Harbor Support ticket refactor

Harbor's refund agent previously used a single-shot function-calling prompt: the model picked tools in one turn without explicit thoughts. Failures were opaque in logs and hard to regression-test.

After ReAct refactor:

System prompt mandates Thought before every Action except Final Answer; thoughts logged for QA review.
Facts block updated by a template after each observation (order status, payment method, prior refunds).
Policy gate blocks cancel_order when facts show shipped: true — model receives observation explaining the block instead of a silent failure.
Max 10 steps with compression after step 6; full transcripts stored in ticket metadata, not context.
Golden evals assert required tool order on 40 refund scenarios (check status before mutate).

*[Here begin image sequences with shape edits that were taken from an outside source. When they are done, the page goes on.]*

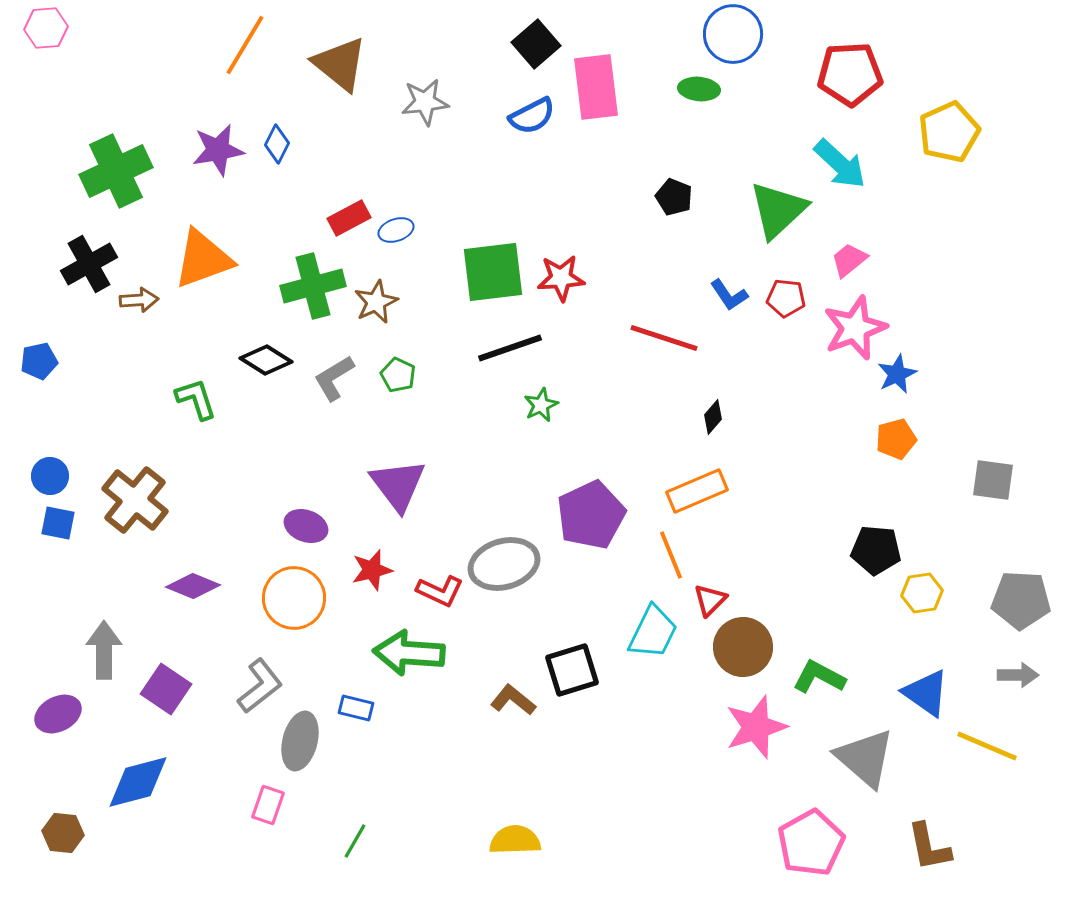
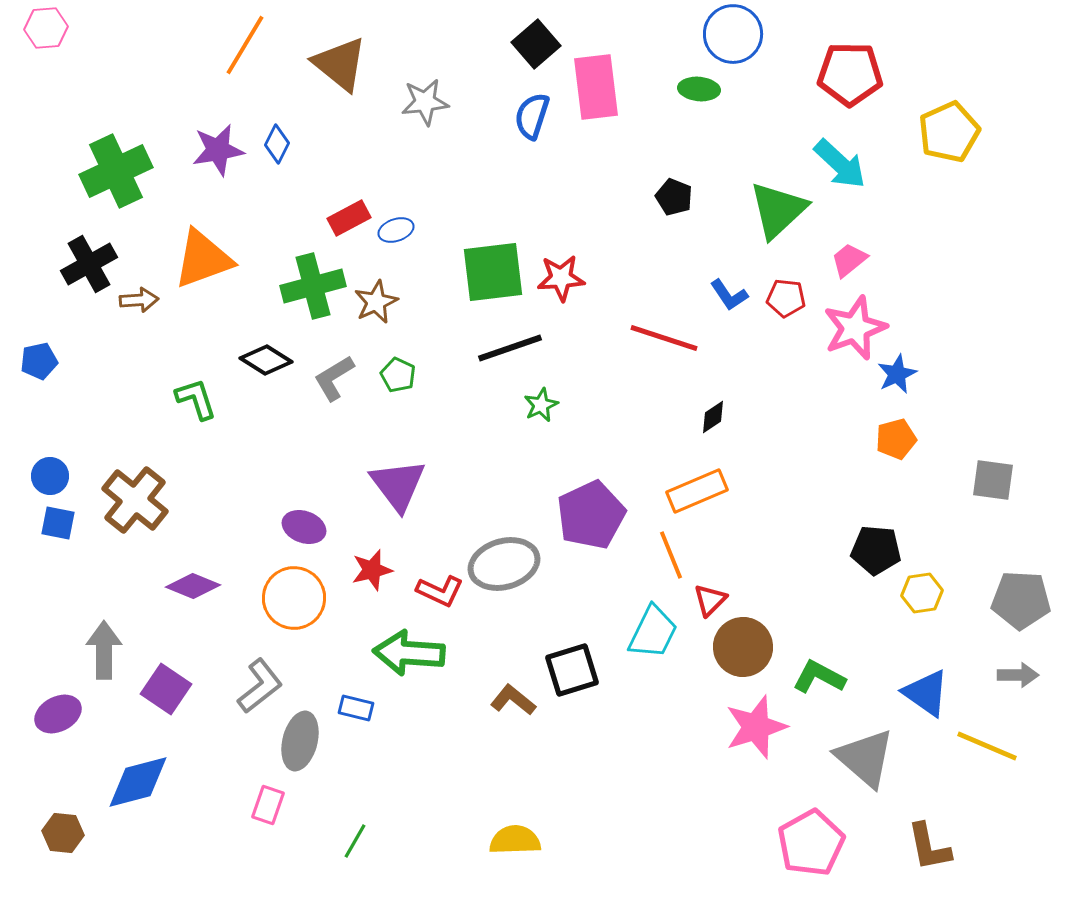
red pentagon at (850, 74): rotated 4 degrees clockwise
blue semicircle at (532, 116): rotated 135 degrees clockwise
black diamond at (713, 417): rotated 16 degrees clockwise
purple ellipse at (306, 526): moved 2 px left, 1 px down
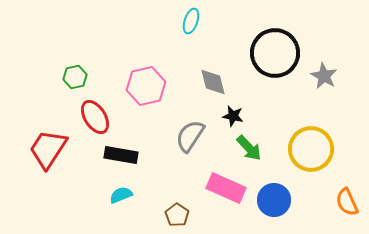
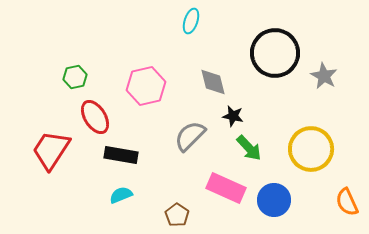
gray semicircle: rotated 12 degrees clockwise
red trapezoid: moved 3 px right, 1 px down
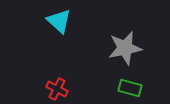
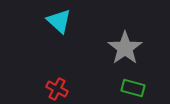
gray star: rotated 24 degrees counterclockwise
green rectangle: moved 3 px right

Wrong-side-effect refunds dropped to zero in staging; mean steps per resolved ticket fell from 6.2 to 4.1 because thoughts eliminated redundant duplicate lookups.

Technique decision table

Approach	Best when	Skip when
ReAct interleaved loop	3–8 tool hops; dynamic next step depends on last observation; support and ops bots	15+ step pipelines where scratchpad collapse causes omissions
Plan-and-execute	Long workflows with auditable step lists; M&A and batch doc review	Sub-second single-lookup queries
Single-turn function calling	One or two tools with predictable shape (weather, calculator)	Multi-hop reasoning where order of operations matters
Fixed workflow DAG	Regulated SOPs with rare exceptions	High-variance user goals requiring adaptive tool choice
Agentic RAG only	Answer quality hinges on retrieval iterations, few side-effect tools	Mutating APIs (refunds, deploys, ticket updates)
Tree of Thoughts	Reasoning puzzles without production side effects	Live tool orchestration with cost and safety constraints

Common pitfalls

Observation skipping — next LLM call before tool result is in context; root cause of Harbor's shipped-order cancellations.
Thought theater — verbose reasoning that consumes budget without changing actions; cap thought length in prompt.
Unparseable actions — free-form Action lines that regex cannot handle; prefer native tool_calls in production.
Tool catalog bloat — 40 tools in every turn; route to subsets by intent first.
Trusting thoughts as facts — “I confirmed the order is pending” without a matching observation is a hallucination.
No idempotency — retrying a failed HTTP call duplicates charges; pass idempotency keys from action args.
User-visible scratchpad leaks — streaming thoughts that expose internal policy or customer PII.
Missing eval on tool order — accuracy metrics on final text alone miss dangerous action sequences.

Production checklist

Explicit Thought → Action → Observation cycle enforced by runtime.
Observations appended to scratchpad before every subsequent model call.
Facts block or summary updated after each observation.
JSON Schema validation on all tool arguments.
Server-side policy gates on destructive or financial tools.
Max steps, max wall time, and duplicate-action detection configured.
Recovery synthesizer or human escalation when limits hit.
Full scratchpad archived to ticket/log storage; compressed view in context.
Golden tests assert tool order and gate behavior, not just final strings.
Idempotency keys and timeouts on every external API call.
Thoughts excluded from user stream unless product intentionally shows them.
Metrics: steps per task, tool error rate, observation truncation rate.

Key takeaways

ReAct is a runtime loop, not a prompt trick.
Observations are ground truth; thoughts are hypotheses.
Format and compress the scratchpad or long tasks collapse.
Pair interleaved reasoning with server-side policy gates.
Graduate to plan-and-execute when step count and audit needs grow.